O evento do governo federal, com foco em reforçar a defesa da democracia e das instituições brasileiras, também registrou a falta das principais lideranças do Legislativo: Hugo Motta, presidente da Câmara dos Deputados, e Davi Alcolumbre, presidente do Senado, também optaram por não participar da solenidade no Planalto.
Ato oficial em Brasília destaca tensões institucionais
A cerimônia no Palácio do Planalto tem servido como momento para o presidente Lula reiterar a importância do Estado Democrático de Direito e, segundo expectativas, formalizar o veto ao chamado “PL da Dosimetria” — projeto aprovado pelo Congresso Nacional que propõe reduzir penas de condenados por crimes relacionados aos ataques de 8 de janeiro de 2023, incluindo o ex-presidente Jair Bolsonaro.
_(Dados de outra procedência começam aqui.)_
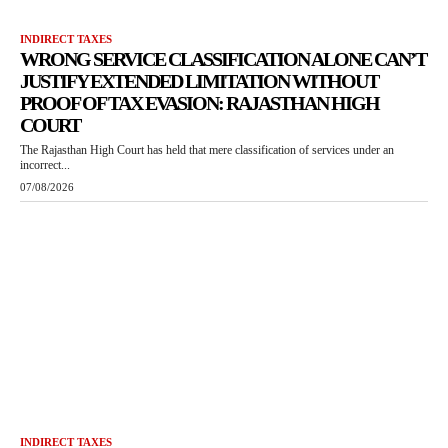
INDIRECT TAXES
WRONG SERVICE CLASSIFICATION ALONE CAN’T
JUSTIFY EXTENDED LIMITATION WITHOUT
PROOF OF TAX EVASION: RAJASTHAN HIGH
COURT
The Rajasthan High Court has held that mere classification of services under an
incorrect...
07/08/2026
INDIRECT TAXES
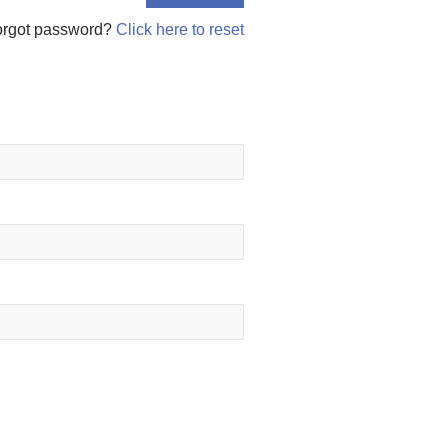
orgot password?
Click here to reset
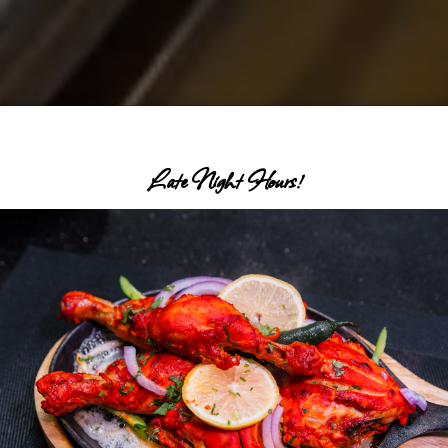
Late Night Hours!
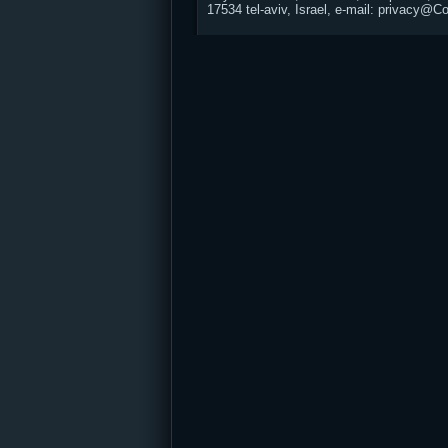
17534 tel-aviv, Israel, e-mail: privacy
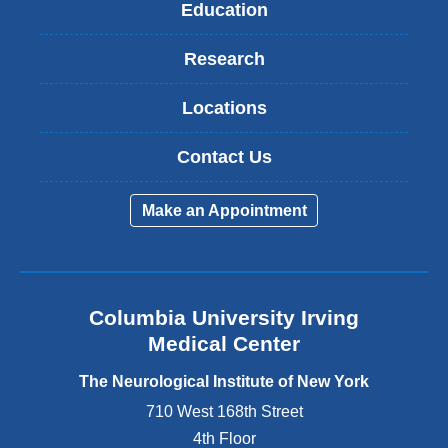
Education
Research
Locations
Contact Us
Make an Appointment
Columbia University Irving
Medical Center
The Neurological Institute of New York
710 West 168th Street
4th Floor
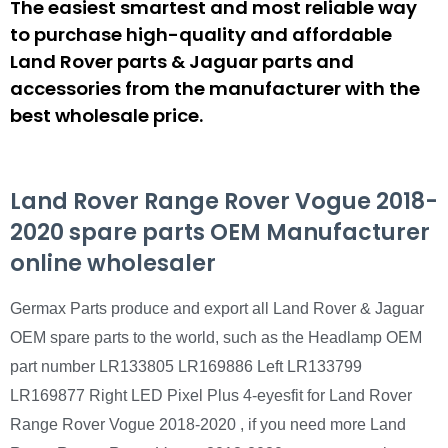
The easiest smartest and most reliable way
to purchase high-quality and affordable
Land Rover parts & Jaguar parts and
accessories from the manufacturer with the
best wholesale price.
Land Rover Range Rover Vogue 2018-
2020 spare parts OEM Manufacturer
online wholesaler
Germax Parts produce and export all Land Rover & Jaguar
OEM spare parts to the world, such as the Headlamp OEM
part number LR133805 LR169886 Left LR133799
LR169877 Right LED Pixel Plus 4-eyesfit for Land Rover
Range Rover Vogue 2018-2020 , if you need more Land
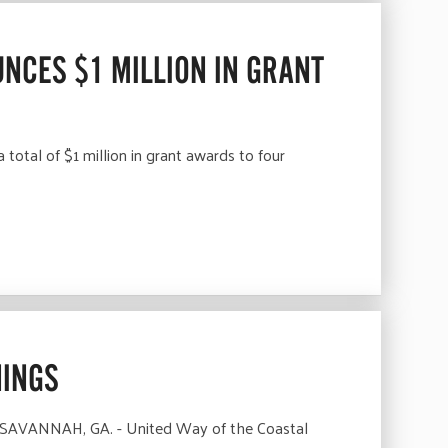
NCES $1 MILLION IN GRANT
tal of $1 million in grant awards to four
NINGS
 SAVANNAH, GA. - United Way of the Coastal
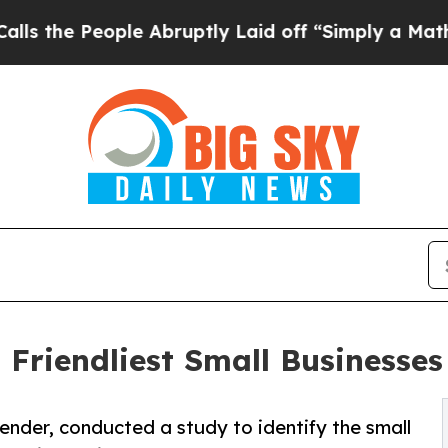
ople Abruptly Laid off “Simply a Math Problem
 Friendliest Small Businesses
nder, conducted a study to identify the small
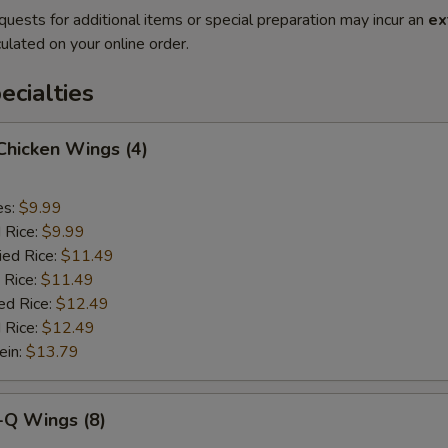
quests for additional items or special preparation may incur an
ex
ulated on your online order.
cialties
 Chicken Wings (4)
es:
$9.99
d Rice:
$9.99
ied Rice:
$11.49
 Rice:
$11.49
ed Rice:
$12.49
 Rice:
$12.49
ein:
$13.79
-Q Wings (8)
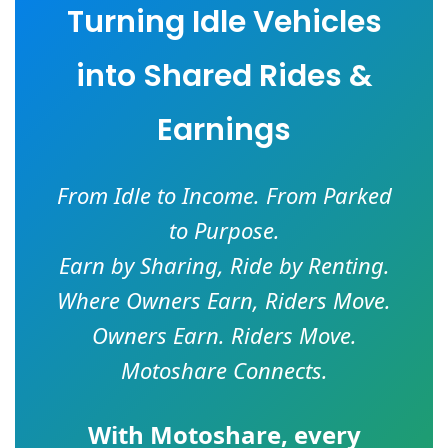
Turning Idle Vehicles
into Shared Rides &
Earnings
From Idle to Income. From Parked
to Purpose.
Earn by Sharing, Ride by Renting.
Where Owners Earn, Riders Move.
Owners Earn. Riders Move.
Motoshare Connects.
With
Motoshare
, every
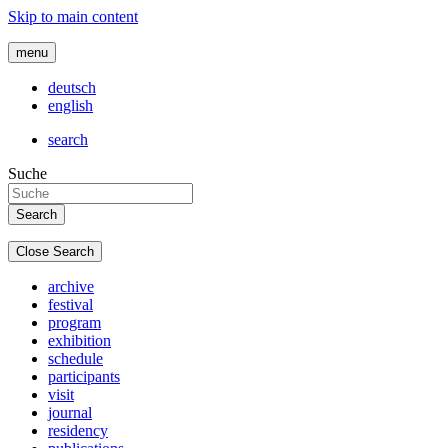
Skip to main content
menu
deutsch
english
search
Suche
Close Search
archive
festival
program
exhibition
schedule
participants
visit
journal
residency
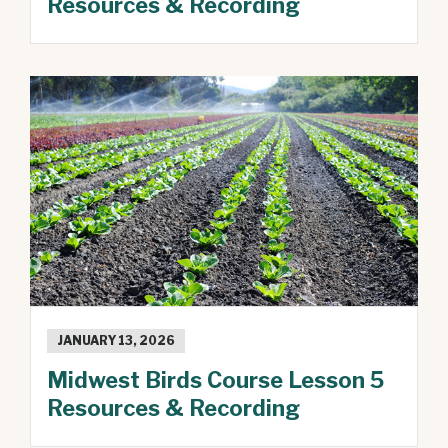
Resources & Recording
JANUARY 13, 2026
Midwest Birds Course Lesson 5
Resources & Recording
A ausência de Fachin e das cúpulas do Legislativo reforça a percepção de distanciamento político entre os poderes, em um ano eleitoral e em meio a debates sobre a pena de envolvidos nos atos golpistas e a relação entre Executivo, Judiciário e Congresso.
rogramação paralela do STF
Embora o presidente do STF tenha faltado ao ato no Planalto, a Corte programou atividades próprias em Brasília para marcar a data, incluindo exposição, exibição de documentário e debates sobre os ataques e a importância da preservação da memória institucional dos acontecimentos de 2023.